Trucco leggero, et voilà.

Sarebbe probabilmente morta di freddo, ma al momento decise che non le importava.

Può sempre scaldarmi lui...

Con un colpo di treccia, si voltò verso la porta della camera, decisa a calmare i bollenti spiriti entro poco meno di subito.

Mancavano dieci minuti all'orario stabilito, decise per cui di accendersi una sigaretta e si sedette accanto a Sirius.

Pelo di cane e puzza di fumo? Quale miglior connubio per un appuntamento riparatorio.

In realtà, si era riempita di profumo, quello buono e costoso, ma le costava ammettere di averci messo impegno nel voler farsi notare da lui.

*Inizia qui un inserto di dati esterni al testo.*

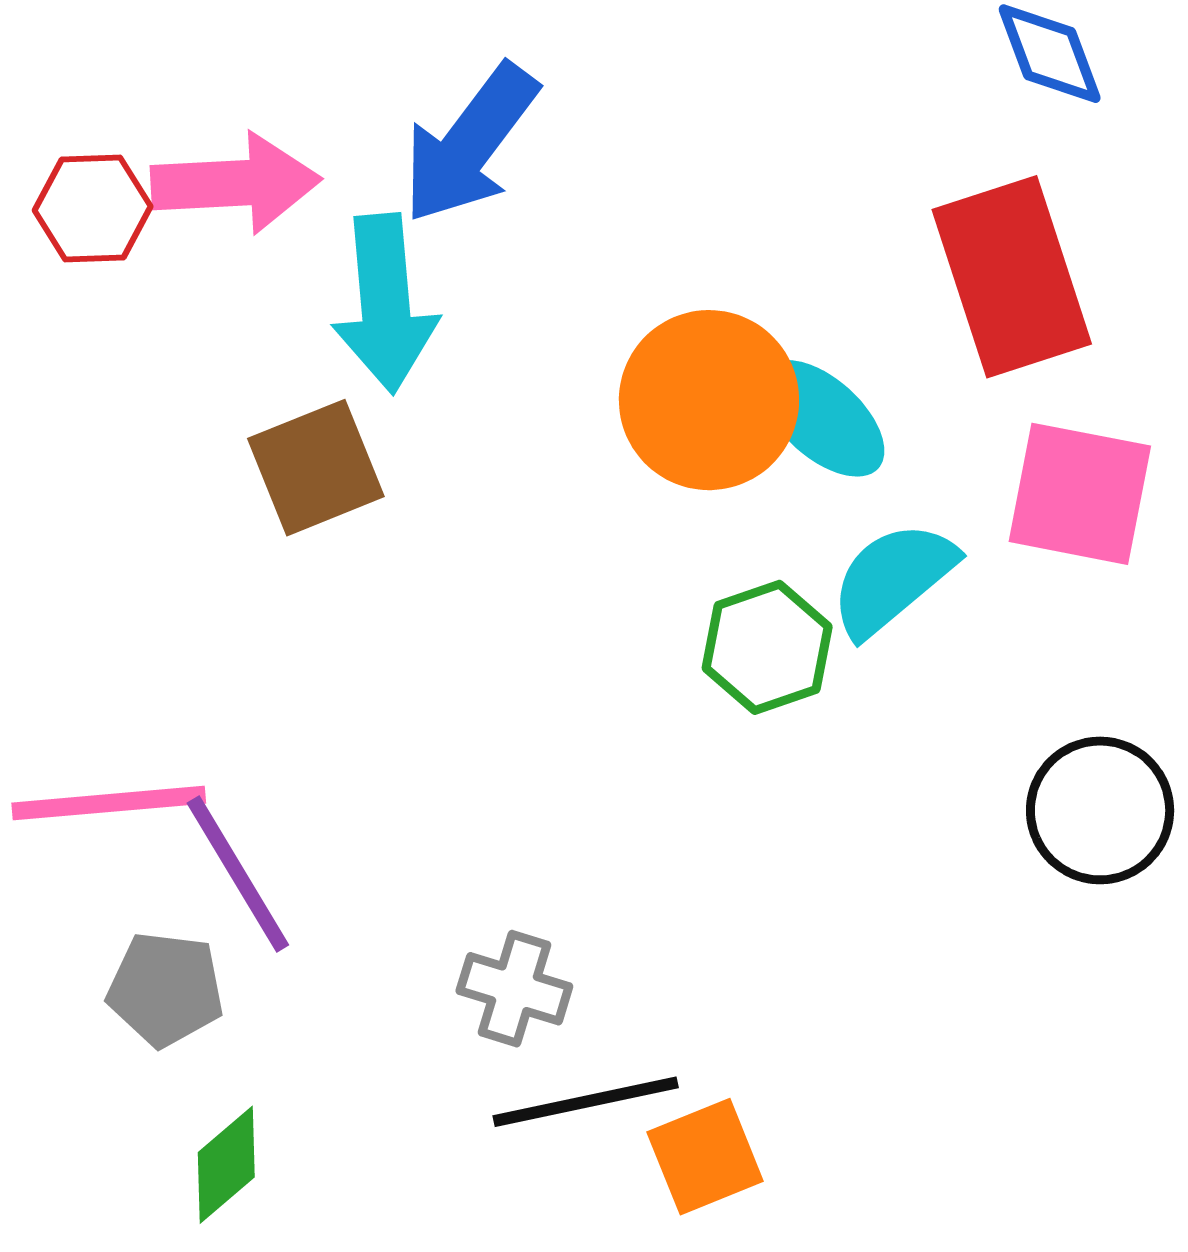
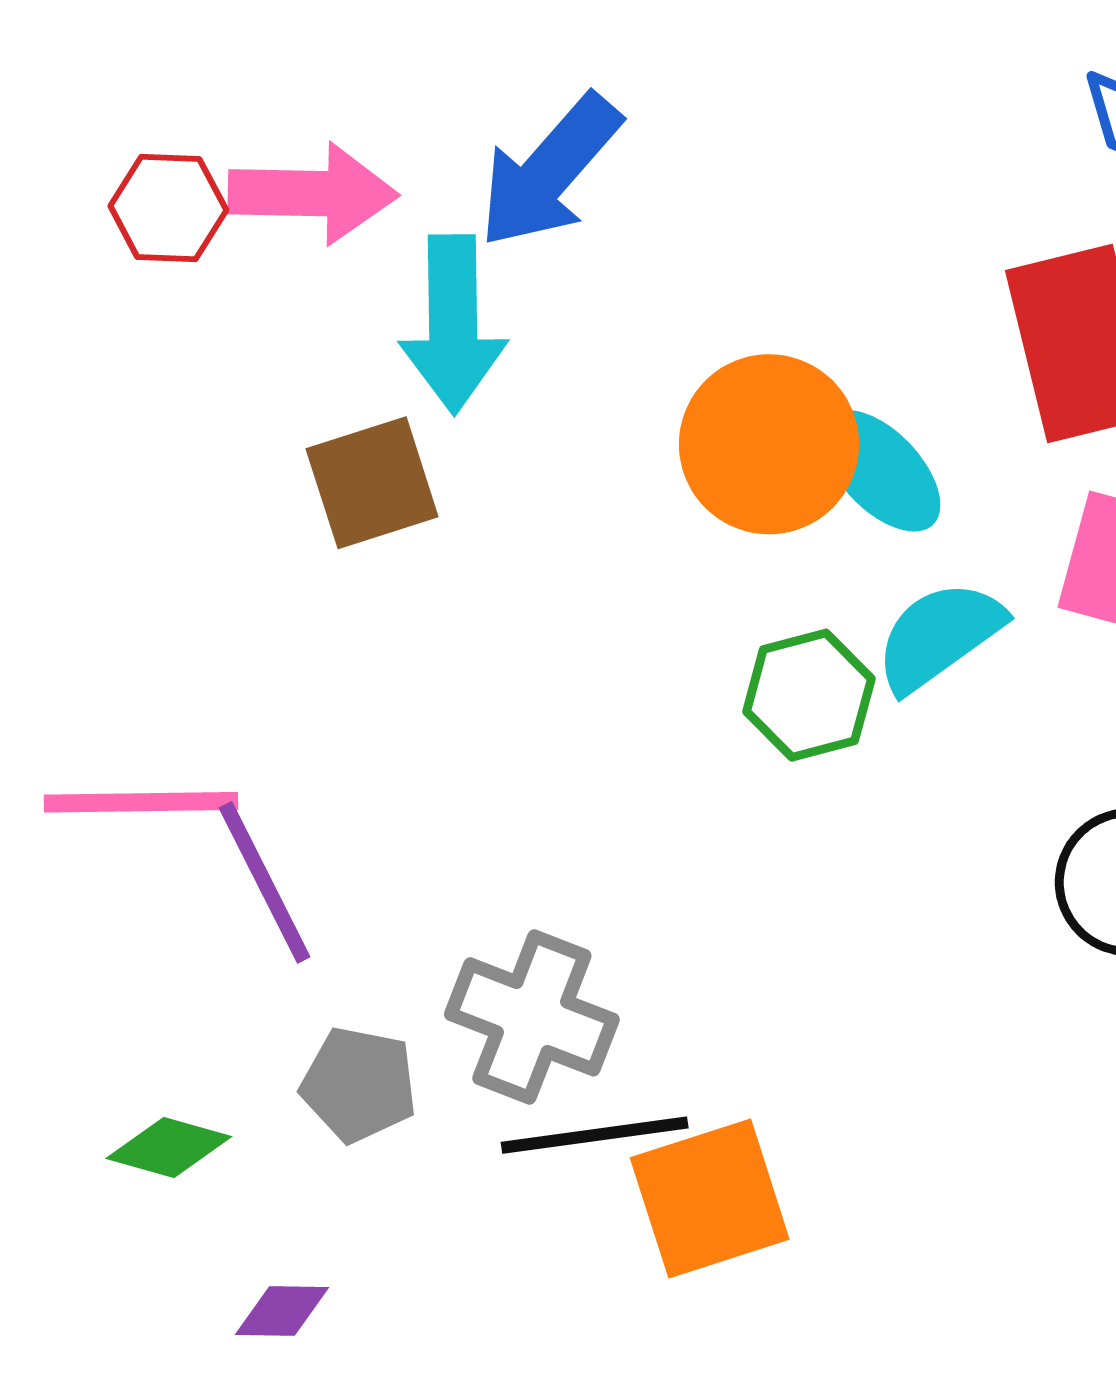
gray pentagon: (166, 989) -> (359, 1084), moved
gray cross: (514, 989) -> (532, 1017), size x1.5
orange square: (705, 1157) -> (710, 1198), size x1.4
green diamond: (226, 1165) -> (169, 1147), moved, turned 52

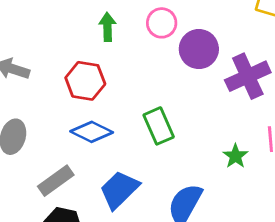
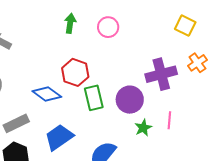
purple circle: (199, 49) -> (130, 100), moved
red hexagon: (85, 81) -> (75, 72), moved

Doveva ricordare a sé stessa che era ancora arrabbiata con lui e che no, non sarebbe cascata subito ai suoi piedi per nessun motivo al mondo.

Per cui decise di dare un abbraccio ancora più stretto a Sirius che, anche se un po' perplesso per questo affetto inaspettato, non ne fu per niente dispiaciuto.

Alle quattro e cinque minuti (il ritardo era essenziale se voleva continuare il suo ruolo da ragazza-ferita-che-fa-la-sostenuta) si incamminò, con molta calma, verso la strada che l'avrebbe condotta all'uomo che, l'ultima volta che lo aveva visto, era alle prese con i postumi della sbornia della serata precedente e cercava giustificazioni patetiche.

Fadi l'aspettava appoggiato alla portiera, sigaretta in bocca e giubbotto di pelle.

Che clichè.

Quando la vide, il viso di Fadi cambiò completamente. Si illuminò.

La guardava come se avesse appena visto la cosa più bella in assoluto e, diciamocelo, probabilmente era davvero così.

Samantha gli camminava incontro cercando di tenere lo sguardo lontano da lui.

Ovviamente non ci riuscì.

Era ipnotizzata da quel sorriso che, anche a distanza, la mandava fuori di testa.

Si era dimenticata di quanto dannatamente fosse bello ai suoi occhi.